Who does your money support?
This could be a righteous story about how great I am at spending money the ‘right’ way. About how wonderful we are at saving the planet or the world or how awesomely we walk our talk.
Actually it’s not going to be told like that.
This is a story of an awakening.
You see, I’ve always liked the idea of buying locally, socially, environmentally but in reality, as a mum of three running an ever growing company there’s always a lot to do.
And something that’s un-mandated – e.g. a social procurement policy is quite likely to slip through the cracks.
And besides, my subconscience has told me, social products are too difficult to get hold of. There isn’t enough stock, or they aren’t available, or they are expensive etc etc.
Many years ago I tried to create a conference bag in my community with goods sourced from what I now know to be called ‘social enterprise’ and while there were a few token items within, the market was largely sparse.
However, I decided recently to give it another go. It started slowly buying Christmas and Birthday gifts from local artists or social enterprise that I stumbled across, creating work opportunities, donating my own time.
But then, all of a sudden with the right amount of focus and creativity AND an ever growing marketplace it suddenly became easy. And just as soon as it became easy it became an obsession.
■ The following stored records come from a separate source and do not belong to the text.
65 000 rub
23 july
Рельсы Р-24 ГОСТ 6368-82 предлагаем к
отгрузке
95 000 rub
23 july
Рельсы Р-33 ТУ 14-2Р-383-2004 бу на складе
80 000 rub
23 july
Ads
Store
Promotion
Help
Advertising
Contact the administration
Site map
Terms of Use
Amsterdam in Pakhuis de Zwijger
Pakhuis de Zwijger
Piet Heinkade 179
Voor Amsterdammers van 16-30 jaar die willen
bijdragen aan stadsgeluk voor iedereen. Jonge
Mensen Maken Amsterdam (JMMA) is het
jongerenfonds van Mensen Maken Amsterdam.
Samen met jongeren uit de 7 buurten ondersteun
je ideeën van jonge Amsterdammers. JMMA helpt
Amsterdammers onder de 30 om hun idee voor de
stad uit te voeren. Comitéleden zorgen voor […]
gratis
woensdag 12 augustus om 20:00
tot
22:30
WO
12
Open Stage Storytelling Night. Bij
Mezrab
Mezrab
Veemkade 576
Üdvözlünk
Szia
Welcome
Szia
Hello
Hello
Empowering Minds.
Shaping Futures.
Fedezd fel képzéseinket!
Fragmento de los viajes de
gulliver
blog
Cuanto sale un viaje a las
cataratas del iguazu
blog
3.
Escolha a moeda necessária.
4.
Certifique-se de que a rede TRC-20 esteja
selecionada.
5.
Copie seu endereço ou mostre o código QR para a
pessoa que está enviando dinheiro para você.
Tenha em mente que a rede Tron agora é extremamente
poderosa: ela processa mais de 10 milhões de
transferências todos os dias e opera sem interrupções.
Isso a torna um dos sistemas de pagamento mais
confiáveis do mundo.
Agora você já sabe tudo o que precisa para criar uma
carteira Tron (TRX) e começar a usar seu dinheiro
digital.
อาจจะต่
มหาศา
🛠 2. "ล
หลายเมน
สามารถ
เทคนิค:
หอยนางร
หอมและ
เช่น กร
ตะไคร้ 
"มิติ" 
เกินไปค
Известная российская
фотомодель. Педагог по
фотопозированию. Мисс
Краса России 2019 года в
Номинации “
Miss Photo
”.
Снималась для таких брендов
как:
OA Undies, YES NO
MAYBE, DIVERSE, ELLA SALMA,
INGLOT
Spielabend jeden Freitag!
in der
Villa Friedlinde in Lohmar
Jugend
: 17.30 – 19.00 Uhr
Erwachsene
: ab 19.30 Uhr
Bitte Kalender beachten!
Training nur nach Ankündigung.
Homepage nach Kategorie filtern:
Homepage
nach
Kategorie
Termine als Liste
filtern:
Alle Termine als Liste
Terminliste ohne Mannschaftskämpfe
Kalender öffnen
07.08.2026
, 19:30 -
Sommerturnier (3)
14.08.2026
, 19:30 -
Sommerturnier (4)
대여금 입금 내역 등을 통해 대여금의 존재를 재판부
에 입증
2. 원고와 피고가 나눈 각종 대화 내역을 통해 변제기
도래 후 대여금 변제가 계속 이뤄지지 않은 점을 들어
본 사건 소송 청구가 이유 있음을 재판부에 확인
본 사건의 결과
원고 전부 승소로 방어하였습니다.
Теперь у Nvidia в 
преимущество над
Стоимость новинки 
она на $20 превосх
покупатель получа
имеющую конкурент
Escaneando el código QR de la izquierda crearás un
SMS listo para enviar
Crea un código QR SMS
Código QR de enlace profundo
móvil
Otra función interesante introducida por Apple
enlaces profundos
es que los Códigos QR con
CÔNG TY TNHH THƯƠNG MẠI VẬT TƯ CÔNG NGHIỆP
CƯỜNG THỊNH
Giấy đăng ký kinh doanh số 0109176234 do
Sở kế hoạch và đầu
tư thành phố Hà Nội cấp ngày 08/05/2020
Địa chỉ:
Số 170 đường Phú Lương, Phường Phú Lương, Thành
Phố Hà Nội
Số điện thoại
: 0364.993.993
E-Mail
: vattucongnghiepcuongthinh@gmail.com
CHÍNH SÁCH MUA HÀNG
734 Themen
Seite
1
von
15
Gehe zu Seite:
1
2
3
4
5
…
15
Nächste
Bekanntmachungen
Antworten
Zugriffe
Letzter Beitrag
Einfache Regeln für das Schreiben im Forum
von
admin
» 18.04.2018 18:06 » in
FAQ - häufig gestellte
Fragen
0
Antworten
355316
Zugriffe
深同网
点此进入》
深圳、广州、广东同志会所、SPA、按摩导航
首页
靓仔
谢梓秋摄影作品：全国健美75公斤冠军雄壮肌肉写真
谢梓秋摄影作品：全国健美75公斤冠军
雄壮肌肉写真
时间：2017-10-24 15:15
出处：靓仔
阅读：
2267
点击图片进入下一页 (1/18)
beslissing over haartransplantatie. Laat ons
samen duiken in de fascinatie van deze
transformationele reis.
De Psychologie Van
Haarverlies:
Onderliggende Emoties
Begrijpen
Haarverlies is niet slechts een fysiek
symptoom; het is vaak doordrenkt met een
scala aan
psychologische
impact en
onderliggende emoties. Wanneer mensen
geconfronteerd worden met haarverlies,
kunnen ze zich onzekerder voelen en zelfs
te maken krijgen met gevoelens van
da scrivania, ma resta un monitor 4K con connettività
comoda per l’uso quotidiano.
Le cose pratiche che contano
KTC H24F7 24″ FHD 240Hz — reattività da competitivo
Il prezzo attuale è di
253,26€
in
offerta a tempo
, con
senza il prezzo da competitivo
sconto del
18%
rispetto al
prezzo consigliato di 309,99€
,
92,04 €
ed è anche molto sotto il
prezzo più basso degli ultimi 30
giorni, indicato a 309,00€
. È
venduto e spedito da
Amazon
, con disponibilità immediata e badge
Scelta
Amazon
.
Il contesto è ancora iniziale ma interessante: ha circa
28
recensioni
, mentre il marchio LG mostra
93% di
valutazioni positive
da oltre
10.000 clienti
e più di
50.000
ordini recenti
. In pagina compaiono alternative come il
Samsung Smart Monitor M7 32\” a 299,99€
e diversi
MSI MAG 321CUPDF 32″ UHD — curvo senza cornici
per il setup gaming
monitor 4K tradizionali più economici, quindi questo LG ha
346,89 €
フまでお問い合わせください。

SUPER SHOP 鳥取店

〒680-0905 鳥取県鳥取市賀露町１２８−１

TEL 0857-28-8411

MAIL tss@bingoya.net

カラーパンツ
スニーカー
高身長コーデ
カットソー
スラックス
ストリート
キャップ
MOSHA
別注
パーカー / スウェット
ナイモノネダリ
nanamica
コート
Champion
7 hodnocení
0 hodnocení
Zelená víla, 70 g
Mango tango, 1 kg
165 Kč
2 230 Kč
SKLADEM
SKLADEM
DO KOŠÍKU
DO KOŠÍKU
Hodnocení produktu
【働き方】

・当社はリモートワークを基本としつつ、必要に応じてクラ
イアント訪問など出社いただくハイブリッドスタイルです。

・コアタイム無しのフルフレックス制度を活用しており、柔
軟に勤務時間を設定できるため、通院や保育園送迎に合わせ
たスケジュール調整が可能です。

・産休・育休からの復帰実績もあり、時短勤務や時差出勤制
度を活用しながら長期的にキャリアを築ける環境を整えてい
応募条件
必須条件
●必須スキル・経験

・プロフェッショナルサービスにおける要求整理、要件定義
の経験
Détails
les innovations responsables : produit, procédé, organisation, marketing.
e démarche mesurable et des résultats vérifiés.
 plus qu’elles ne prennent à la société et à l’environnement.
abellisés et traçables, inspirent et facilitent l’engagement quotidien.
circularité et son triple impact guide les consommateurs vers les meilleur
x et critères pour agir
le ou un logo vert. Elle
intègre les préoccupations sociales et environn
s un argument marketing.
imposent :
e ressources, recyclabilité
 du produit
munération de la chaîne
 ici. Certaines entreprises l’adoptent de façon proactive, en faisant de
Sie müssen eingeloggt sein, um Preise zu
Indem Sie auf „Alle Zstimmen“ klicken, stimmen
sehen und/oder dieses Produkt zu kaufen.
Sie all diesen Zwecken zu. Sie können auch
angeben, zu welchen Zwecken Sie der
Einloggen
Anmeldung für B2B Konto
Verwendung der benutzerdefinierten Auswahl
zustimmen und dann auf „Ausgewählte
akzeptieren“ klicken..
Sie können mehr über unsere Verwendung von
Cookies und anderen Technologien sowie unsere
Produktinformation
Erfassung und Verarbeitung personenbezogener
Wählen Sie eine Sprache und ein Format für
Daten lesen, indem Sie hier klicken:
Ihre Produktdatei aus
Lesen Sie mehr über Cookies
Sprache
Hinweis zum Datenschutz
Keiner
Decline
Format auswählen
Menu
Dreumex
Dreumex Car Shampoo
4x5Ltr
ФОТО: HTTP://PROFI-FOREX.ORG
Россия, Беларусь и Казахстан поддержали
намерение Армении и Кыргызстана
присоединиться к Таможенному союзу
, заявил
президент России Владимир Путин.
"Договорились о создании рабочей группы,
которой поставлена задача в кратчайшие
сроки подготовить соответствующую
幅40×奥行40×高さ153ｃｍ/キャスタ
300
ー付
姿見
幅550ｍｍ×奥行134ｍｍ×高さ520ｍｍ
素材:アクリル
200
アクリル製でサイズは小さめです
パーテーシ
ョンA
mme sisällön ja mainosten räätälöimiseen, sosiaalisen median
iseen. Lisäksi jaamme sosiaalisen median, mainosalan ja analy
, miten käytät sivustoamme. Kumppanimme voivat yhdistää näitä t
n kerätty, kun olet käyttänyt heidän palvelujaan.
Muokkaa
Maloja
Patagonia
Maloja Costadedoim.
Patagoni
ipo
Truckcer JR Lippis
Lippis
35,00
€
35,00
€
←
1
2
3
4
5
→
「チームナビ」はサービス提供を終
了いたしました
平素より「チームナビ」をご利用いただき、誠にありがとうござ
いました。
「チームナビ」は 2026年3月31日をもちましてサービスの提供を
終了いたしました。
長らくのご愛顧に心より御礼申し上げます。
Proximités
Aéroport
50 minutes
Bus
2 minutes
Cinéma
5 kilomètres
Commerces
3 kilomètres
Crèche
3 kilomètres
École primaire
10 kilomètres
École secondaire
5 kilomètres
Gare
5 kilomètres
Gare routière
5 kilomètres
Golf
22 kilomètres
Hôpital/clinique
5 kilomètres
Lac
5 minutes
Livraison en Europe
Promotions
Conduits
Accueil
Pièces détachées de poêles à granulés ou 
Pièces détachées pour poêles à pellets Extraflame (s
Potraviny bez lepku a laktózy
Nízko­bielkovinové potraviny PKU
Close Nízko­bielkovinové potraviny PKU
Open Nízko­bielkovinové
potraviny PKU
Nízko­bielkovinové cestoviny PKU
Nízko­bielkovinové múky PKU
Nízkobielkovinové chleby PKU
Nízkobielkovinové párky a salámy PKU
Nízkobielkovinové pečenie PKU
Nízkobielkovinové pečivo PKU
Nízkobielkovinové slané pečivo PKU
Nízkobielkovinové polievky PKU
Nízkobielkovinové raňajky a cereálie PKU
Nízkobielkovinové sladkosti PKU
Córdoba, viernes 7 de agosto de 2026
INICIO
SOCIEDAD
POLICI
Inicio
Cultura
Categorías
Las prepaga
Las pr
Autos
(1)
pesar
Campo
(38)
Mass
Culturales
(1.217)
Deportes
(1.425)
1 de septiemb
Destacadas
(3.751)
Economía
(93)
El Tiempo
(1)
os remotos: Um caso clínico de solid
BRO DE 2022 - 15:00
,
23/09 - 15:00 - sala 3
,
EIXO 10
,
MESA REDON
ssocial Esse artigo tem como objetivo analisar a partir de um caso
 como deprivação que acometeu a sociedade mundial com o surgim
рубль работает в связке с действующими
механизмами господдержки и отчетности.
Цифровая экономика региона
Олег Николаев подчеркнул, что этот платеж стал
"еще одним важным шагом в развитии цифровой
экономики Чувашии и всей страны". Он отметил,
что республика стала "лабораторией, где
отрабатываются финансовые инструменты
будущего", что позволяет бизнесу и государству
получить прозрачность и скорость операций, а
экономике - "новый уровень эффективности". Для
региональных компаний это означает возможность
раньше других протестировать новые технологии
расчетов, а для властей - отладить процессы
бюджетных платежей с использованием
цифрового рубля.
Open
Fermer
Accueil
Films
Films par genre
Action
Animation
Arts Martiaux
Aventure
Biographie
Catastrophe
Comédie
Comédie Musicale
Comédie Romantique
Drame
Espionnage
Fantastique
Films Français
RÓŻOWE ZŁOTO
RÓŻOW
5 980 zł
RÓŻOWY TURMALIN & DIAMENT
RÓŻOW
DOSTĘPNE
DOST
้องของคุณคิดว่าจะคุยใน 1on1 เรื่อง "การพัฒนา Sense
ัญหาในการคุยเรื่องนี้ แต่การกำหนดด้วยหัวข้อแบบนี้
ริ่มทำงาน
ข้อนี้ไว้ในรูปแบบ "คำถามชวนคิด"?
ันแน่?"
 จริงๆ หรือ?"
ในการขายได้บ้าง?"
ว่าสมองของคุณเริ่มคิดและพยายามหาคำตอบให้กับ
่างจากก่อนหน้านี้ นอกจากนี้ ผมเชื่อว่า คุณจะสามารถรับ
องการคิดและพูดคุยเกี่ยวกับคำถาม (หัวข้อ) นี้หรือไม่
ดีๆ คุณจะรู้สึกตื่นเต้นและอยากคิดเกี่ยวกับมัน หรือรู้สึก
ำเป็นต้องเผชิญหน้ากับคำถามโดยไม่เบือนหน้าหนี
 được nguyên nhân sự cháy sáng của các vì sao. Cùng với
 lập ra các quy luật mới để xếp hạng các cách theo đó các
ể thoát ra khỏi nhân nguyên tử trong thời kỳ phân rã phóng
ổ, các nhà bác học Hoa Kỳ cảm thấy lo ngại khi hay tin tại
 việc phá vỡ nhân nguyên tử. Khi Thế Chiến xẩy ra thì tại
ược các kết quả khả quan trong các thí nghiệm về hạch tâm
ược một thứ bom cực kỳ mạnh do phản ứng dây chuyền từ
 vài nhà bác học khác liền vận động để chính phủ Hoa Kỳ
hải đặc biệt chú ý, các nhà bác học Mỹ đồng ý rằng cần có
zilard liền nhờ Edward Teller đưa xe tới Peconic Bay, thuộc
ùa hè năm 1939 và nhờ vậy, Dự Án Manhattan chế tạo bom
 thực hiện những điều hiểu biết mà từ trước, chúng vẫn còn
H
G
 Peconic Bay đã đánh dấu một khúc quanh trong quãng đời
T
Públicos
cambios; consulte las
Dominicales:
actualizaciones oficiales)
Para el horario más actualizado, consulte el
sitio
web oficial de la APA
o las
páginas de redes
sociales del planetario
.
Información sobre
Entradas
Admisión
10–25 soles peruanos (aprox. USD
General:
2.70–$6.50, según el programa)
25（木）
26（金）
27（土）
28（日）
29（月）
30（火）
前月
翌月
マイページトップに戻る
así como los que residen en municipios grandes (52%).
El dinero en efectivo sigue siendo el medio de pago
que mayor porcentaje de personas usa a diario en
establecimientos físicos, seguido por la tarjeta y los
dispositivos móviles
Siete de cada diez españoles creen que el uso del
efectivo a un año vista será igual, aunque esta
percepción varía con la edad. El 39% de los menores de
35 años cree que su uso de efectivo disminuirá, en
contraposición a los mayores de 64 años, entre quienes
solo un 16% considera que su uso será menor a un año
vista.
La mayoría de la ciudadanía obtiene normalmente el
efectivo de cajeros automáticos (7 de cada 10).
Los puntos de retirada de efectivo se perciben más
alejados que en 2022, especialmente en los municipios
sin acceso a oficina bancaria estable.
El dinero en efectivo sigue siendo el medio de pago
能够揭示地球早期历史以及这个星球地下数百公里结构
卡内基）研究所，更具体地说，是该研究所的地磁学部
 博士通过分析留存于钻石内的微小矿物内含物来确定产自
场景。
Today I’m not going to even consider holding back on the big noting. Why? Because I’ve just done a tally of our social procurement on our upcoming leadership retreat and I am very excited that we are able to walk the talk.
Here’s a glimpse of our investment thus far – keeping in mind that some items are a surprise for the audience so I can’t tell you just yet but stay tuned for a tally and pics after the event March 5-6…
Stationery provider: Inspirationery, a social enterprise based in Victoria (Australia) which donates 50% of profits to empowering women and girls through education and leadership programs (their products are also Australian made and environmentally conscious)
Tour experience provider: Unkya Local Aboriginal Land Council. We’ve been working with Unkya over the past two years and know just how awesome their tour is. Our tour booking creates employment for two people and also furthers the development of the enterprise.
Dinner: Our dinner will be prepared by acclaimed Indigenous chef and host of ABC TV program, Wild Kitchen Clayton Donovan. Clayton will use locally sourced food to prepare a meal that will be remembered.
Dinner venue: Dinner will be hosted in a community hall. Rental revenues are incredibly important for small halls that run on the smell of an oily rag. This is no ordinary hall, with sweeping views through the stunning rural community it’s amazing a tourist facility hasn’t been built here already.
Local employment – Retreats do not happen through the efforts of one person alone and this retreat will come to life through the work of our fabulous staff and contractors (by the way, that currently equates to work opportunities for 5 people).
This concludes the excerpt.